YOUR OBJECTIVE:
Only the number is needed: the count of lines in the records with the word "disease".

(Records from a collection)
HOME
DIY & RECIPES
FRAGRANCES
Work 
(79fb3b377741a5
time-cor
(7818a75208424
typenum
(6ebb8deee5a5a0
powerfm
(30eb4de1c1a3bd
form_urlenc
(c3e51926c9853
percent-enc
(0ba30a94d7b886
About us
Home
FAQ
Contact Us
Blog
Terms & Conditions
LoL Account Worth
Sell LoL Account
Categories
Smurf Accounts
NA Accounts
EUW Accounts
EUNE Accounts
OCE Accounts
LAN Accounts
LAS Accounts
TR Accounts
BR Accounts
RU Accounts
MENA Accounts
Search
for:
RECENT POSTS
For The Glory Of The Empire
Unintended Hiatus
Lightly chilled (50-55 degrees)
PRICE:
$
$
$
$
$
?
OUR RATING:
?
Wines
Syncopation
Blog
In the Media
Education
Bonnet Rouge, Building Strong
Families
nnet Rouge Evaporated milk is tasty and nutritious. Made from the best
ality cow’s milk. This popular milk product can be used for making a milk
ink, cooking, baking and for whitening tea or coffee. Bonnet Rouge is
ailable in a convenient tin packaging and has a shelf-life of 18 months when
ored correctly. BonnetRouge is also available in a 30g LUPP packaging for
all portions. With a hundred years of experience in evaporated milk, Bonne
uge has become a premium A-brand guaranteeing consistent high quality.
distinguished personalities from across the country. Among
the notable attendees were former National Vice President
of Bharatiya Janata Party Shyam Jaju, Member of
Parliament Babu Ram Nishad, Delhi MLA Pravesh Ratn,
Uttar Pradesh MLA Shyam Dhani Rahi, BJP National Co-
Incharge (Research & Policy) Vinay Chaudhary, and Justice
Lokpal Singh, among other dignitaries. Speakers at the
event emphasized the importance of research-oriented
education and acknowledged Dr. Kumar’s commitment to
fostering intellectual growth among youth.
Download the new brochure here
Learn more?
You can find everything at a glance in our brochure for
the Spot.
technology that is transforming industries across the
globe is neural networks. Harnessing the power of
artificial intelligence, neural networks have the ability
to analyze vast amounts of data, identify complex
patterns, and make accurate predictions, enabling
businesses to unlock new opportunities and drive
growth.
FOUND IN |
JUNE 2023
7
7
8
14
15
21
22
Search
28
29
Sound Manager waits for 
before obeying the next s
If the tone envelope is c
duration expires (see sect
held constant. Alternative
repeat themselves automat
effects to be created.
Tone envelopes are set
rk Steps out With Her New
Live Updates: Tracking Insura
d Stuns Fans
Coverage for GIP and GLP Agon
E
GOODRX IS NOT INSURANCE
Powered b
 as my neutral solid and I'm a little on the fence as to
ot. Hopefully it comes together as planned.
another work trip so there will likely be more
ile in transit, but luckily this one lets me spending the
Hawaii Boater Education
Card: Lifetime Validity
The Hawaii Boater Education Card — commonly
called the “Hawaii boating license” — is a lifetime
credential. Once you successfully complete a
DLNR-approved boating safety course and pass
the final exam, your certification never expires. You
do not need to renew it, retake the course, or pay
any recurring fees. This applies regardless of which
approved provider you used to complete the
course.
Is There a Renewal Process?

---

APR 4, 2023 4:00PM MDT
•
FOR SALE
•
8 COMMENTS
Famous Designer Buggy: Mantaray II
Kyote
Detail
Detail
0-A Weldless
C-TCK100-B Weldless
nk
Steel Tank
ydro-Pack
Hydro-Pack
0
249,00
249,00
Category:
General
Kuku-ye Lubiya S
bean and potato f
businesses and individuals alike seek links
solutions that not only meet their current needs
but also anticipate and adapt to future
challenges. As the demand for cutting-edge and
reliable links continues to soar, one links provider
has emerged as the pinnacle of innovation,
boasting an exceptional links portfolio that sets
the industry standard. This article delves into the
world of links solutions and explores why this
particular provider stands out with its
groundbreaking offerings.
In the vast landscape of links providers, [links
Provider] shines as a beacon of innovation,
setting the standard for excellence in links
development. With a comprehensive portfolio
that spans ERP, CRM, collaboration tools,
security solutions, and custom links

==

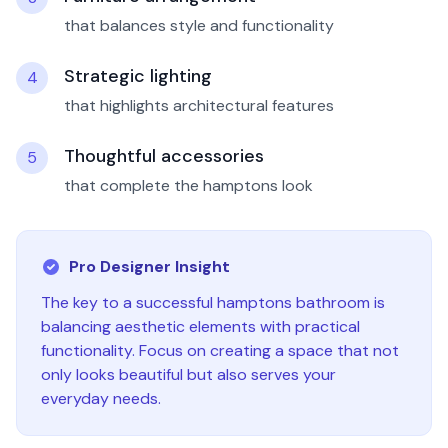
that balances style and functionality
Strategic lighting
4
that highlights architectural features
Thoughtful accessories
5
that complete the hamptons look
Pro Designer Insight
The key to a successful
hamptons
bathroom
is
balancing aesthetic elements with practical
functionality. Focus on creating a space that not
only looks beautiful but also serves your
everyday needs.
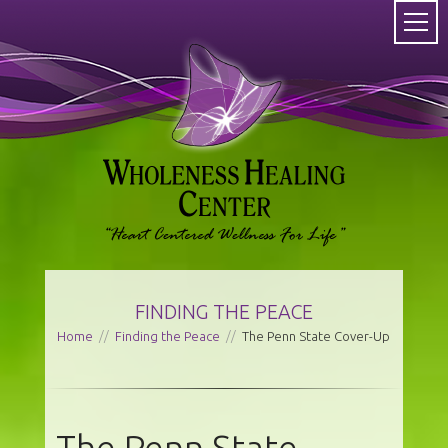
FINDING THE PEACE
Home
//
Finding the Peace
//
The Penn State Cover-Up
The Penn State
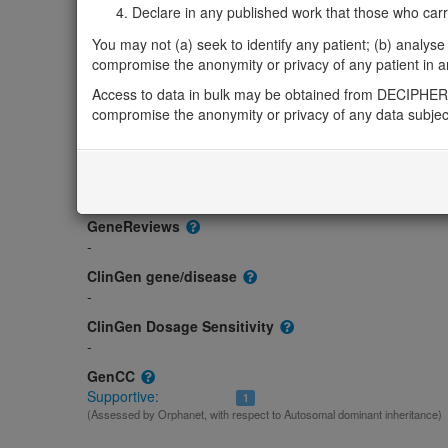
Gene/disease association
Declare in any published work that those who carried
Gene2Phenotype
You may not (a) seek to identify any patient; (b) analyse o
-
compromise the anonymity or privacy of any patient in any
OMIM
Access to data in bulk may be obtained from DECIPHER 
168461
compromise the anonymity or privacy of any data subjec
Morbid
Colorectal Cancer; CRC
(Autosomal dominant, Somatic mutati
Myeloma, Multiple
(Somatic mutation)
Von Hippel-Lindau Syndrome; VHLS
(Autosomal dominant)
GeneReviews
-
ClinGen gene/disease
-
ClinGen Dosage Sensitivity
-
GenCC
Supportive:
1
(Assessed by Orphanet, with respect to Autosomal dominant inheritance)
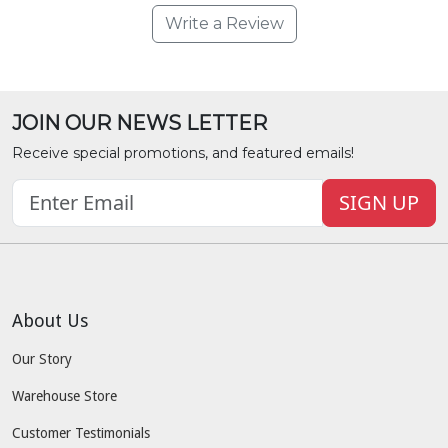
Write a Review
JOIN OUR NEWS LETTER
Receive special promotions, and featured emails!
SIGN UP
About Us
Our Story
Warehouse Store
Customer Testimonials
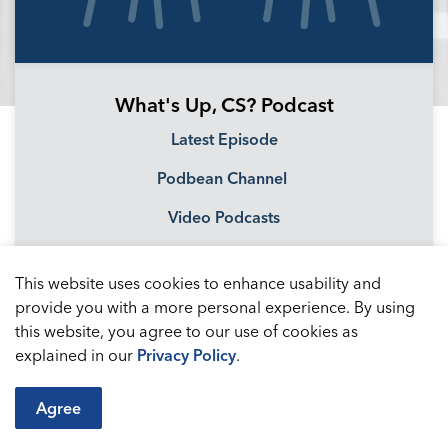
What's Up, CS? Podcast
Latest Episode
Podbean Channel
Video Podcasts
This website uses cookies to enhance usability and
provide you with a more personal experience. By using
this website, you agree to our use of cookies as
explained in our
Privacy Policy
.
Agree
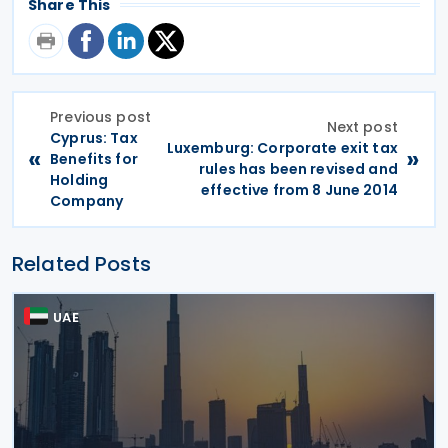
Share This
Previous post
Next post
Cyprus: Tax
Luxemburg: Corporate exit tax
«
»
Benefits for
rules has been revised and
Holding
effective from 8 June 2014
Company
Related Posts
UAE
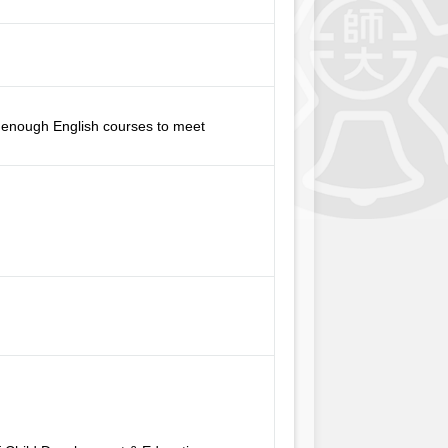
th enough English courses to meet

RESULT FOR THIS TASK:
2